As soon as a DCF case worker reported the child missing on Jan. 9, police began piecing together stories from Sierra, Melvin and Melvin’s family members.
According to the 37-page State Attorney’s Office file, which includes a detailed timeline and statements from detectives who interrogated the couple, Sierra stuck to the same story:
The last time she saw Dontrell, her boyfriend was pushing him in his stroller northbound on Northwest First Avenue from their home. Calvin told her “he was going to walk to the store to get some smokes and he was taking Dontrell with him.”
Sierra said she went for a shower and an hour later Melvin came back without the baby.
He told her he’d run into his mother, Annie Melvin, and given the baby to her because he and Sierra were having financial difficulties.
Sierra told police she begged to visit her baby, but Melvin always had an excuse.
Three times she called Annie Melvin’s home to ask about Dontrell, and each time she was told the child wasn’t there, according to the State Attorney’s Office documents.

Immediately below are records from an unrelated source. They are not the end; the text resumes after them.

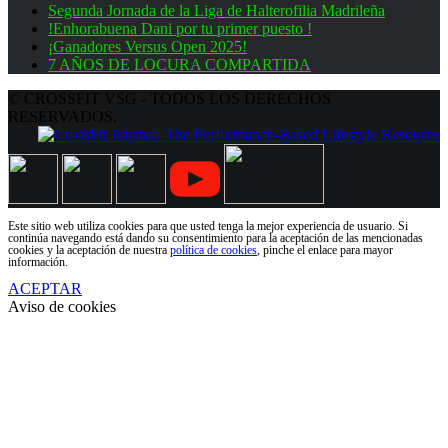
Segunda Jornada de la Liga de Halterofilia Madrileña
!Enhorabuena Dani por tu primer puesto !
¡Ganadores Versus Open 2025!
7 AÑOS DE LOCURA COMPARTIDA
© CROSSFIT VSG - TODOS LOS DERECHOS
RESERVADOS.
Este sitio web utiliza cookies para que usted tenga la mejor experiencia de usuario. Si
continúa navegando está dando su consentimiento para la aceptación de las mencionadas
cookies y la aceptación de nuestra
política de cookies
, pinche el enlace para mayor
información.
ACEPTAR
Aviso de cookies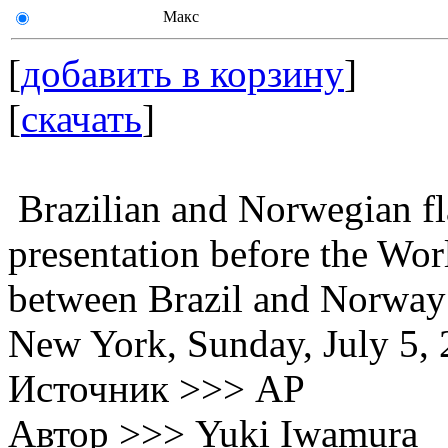
Макс
[
добавить в корзину
]
[
скачать
]
Brazilian and Norwegian fl
presentation before the Wo
between Brazil and Norway i
New York, Sunday, July 5,
Источник >>> AP
Автор >>> Yuki Iwamura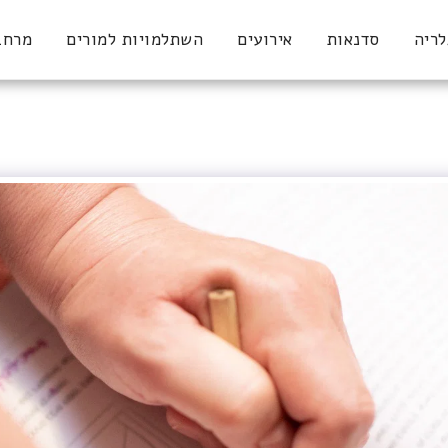
לריה
סדנאות
אירועים
השתלמויות למורים
מרחב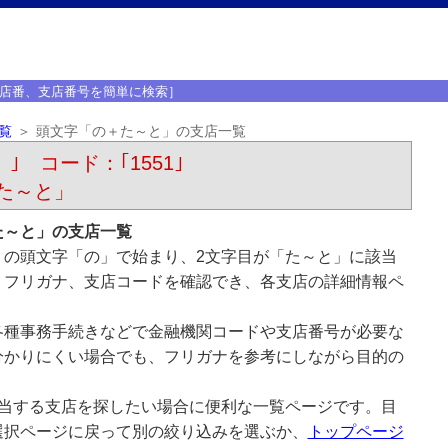
店番、支店番号を簡単に検索］
覧
頭文字「の＋た～と」の支店一覧
）｣ コード：｢1551｣
た～と」
た～と」の支店一覧
）の頭文字「の」で始まり、2文字目が「た～と」に該当
、フリガナ、支店コードを確認でき、各支店の詳細情報ペ
各種事務手続きなどで金融機関コードや支店番号が必要な
分かりにくい場合でも、フリガナを参考にしながら目的の
該当する支店を探したい場合に便利な一覧ページです。目
選択ページに戻って別の絞り込みを選ぶか、
トップページ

What would have been the baby’s first Thanksgiving passed. She signed Dontrell up for a charity Christmas gift program, indicating the child would be 9 1/2 months old, but she didn’t see him over Christmas or even for his first birthday. More holidays passed without seeing her child.
“Based on the arguments, Sierra accepted that Dontrell was OK with Melvin’s family and moved on day after day without Dontrell in her life,” Hallandale Beach detectives wrote.